* TO DO: Scan the records for "Corona". Show the matching lines.

# # # #

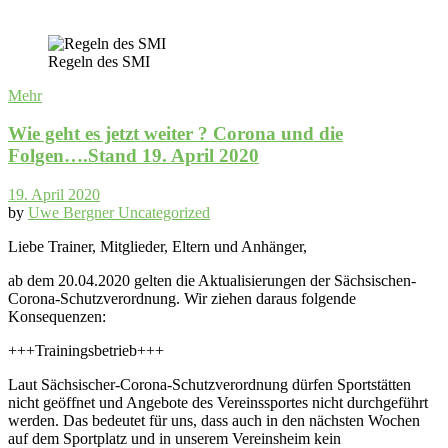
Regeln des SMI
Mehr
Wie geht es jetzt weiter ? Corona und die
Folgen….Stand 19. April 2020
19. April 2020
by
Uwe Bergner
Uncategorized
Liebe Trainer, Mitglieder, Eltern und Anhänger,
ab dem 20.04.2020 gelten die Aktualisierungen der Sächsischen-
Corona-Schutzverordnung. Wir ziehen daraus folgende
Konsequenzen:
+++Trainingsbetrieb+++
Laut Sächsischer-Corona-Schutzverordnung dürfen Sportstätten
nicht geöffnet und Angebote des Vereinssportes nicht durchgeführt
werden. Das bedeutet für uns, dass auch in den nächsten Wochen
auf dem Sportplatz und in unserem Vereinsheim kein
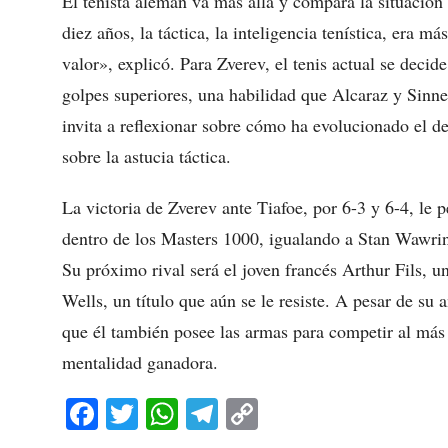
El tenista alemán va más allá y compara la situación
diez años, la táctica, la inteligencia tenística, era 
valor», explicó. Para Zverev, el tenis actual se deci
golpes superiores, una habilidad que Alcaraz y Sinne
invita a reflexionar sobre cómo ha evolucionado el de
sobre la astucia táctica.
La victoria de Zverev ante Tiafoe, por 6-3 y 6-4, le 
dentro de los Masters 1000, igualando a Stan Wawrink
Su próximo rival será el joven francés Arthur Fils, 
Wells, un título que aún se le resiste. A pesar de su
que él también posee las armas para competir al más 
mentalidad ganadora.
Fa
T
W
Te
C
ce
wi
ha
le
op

# # # #

* EXERCISE OUTPUT:
Wie geht es jetzt weiter ? Corona und die
Corona-Schutzverordnung. Wir ziehen daraus folgende
Laut Sächsischer-Corona-Schutzverordnung dürfen Sportstätten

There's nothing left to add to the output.